Figure 2.

Human papillomavirus type 16 (HPV-16) E6 induces GRHL2 and FoxM1B expression in epithelial tissue in vivo. (A) Western blotting was performed with epidermal tissues isolated from wild-type mice (FvB) and HPV-16 E6 or HPV-16 E7 transgenic mice for GRHL2, FoxM1B, EGFR, and p53. Glyceraldehyde 3-phosphate dehydrogenase (GAPDH) was used as loading control. (B) Western blotting signals were quantitated by densitometric analysis and plotted with the mean values for wild-type mice (FvB). Bar indicates mean (SD), and * indicates P < 0.05. (C) Quantitative reverse transcription polymerase chain reaction (qRT-PCR) was performed with total RNAs isolated from the epidermis of wild-type mice (FvB) and HPV-16 E6 or HPV-16 E7 mice. Experiments were performed in triplicates. Bars indicate standard deviation. * indicates statistically significant change (P < 0.05) compared with wild-type (WT) mice. (D) Skin tissues from HPV-16 E6 transgenic mice were stained for GRHL2, E-cadherin, FoxM1B, and p63 by immunofluorescence staining (IFS).
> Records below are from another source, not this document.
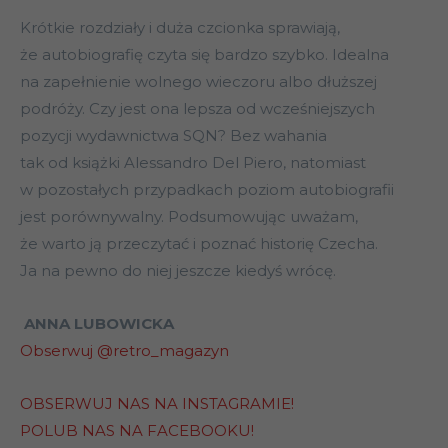
Krótkie rozdziały i duża czcionka sprawiają,
że autobiografię czyta się bardzo szybko. Idealna
na zapełnienie wolnego wieczoru albo dłuższej
podróży. Czy jest ona lepsza od wcześniejszych
pozycji wydawnictwa SQN? Bez wahania
tak od książki Alessandro Del Piero, natomiast
w pozostałych przypadkach poziom autobiografii
jest porównywalny. Podsumowując uważam,
że warto ją przeczytać i poznać historię Czecha.
Ja na pewno do niej jeszcze kiedyś wrócę.
ANNA LUBOWICKA
Obserwuj @retro_magazyn
OBSERWUJ NAS NA INSTAGRAMIE!
POLUB NAS NA FACEBOOKU!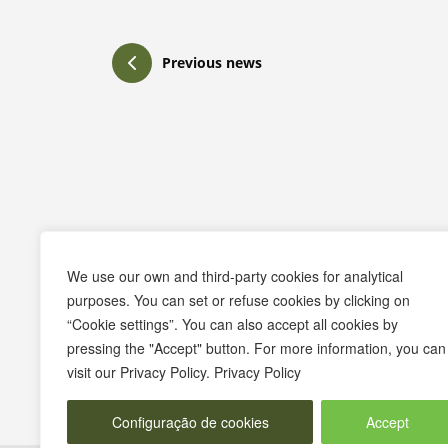
Previous news
Praça Pedro Nunes
We use our own and third-party cookies for analytical
7580-125 Alcácer do Sal
purposes. You can set or refuse cookies by clicking on
“Cookie settings”. You can also accept all cookies by
T.
265 610 040
pressing the "Accept" button. For more information, you can
F.
265 247 003
visit our Privacy Policy. Privacy Policy
E.
geral@m-alcacerdosal.pt
Configuração de cookies
Accept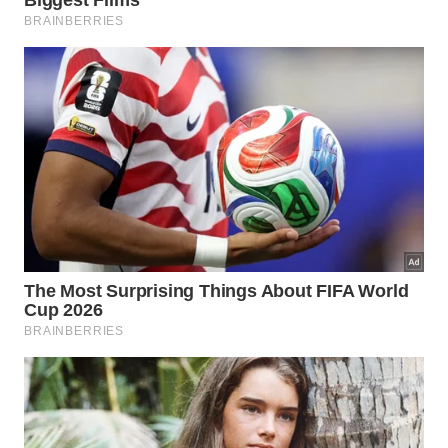
Origem da ozonioterapia
De acordo com a Associação Brasileira de
Ozonioterapia, o ozônio foi descoberto em 1840 e
começou a ser utilizado na área da saúde ainda no
século XIX, por médicos alemães. O procedimento
passou a ser difundido em toda a Europa, no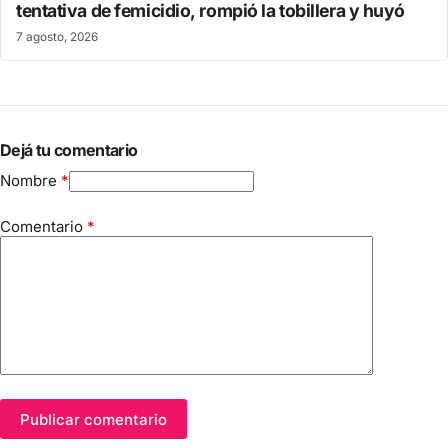
tentativa de femicidio, rompió la tobillera y huyó
7 agosto, 2026
Dejá tu comentario
Nombre
*
Comentario
*
Publicar comentario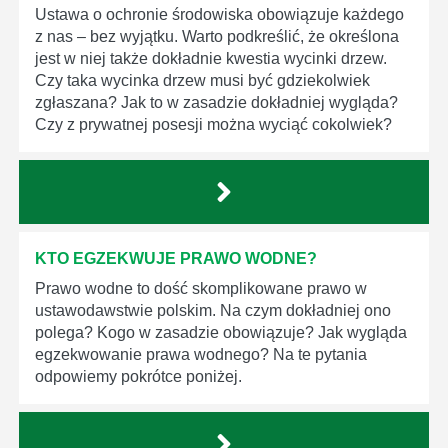
Ustawa o ochronie środowiska obowiązuje każdego
z nas – bez wyjątku. Warto podkreślić, że określona
jest w niej także dokładnie kwestia wycinki drzew.
Czy taka wycinka drzew musi być gdziekolwiek
zgłaszana? Jak to w zasadzie dokładniej wygląda?
Czy z prywatnej posesji można wyciąć cokolwiek?
KTO EGZEKWUJE PRAWO WODNE?
Prawo wodne to dość skomplikowane prawo w
ustawodawstwie polskim. Na czym dokładniej ono
polega? Kogo w zasadzie obowiązuje? Jak wygląda
egzekwowanie prawa wodnego? Na te pytania
odpowiemy pokrótce poniżej.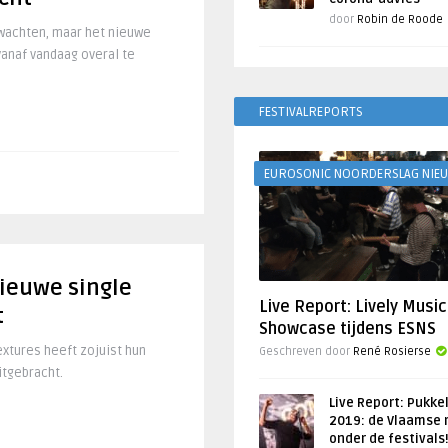
door
Robin de Roode
 wachten, maar het nieuwe
vanaf vandaag overal te
FESTIVALREPORTS
EUROSONIC NOORDERSLAG NIE
nieuwe single
Live Report: Lively Music
t
Showcase tijdens ESNS
xtures heeft zojuist hun
Geschreven door
René Rosierse
itgebracht.
Live Report: Pukke
2019: de Vlaamse 
onder de festivals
Elevated GRHL2 and FoxM1B were noted in the epidermis of HPV-16 E6 transgenic mice. (E) Immunofluorescence staining was performed with normal human oral mucosa (NHOM) and HPV⁺ oral squamous cell carcinoma (OSCC) tissues for GRHL2, E-cadherin, p63, and FoxM1B antibody. Numbers of patients with HPV⁺ OSCC or healthy donors for NHOM were 10. Representative staining results are shown. Nuclei were stained with 4′,6-diamidino-2-phenylindole (DAPI).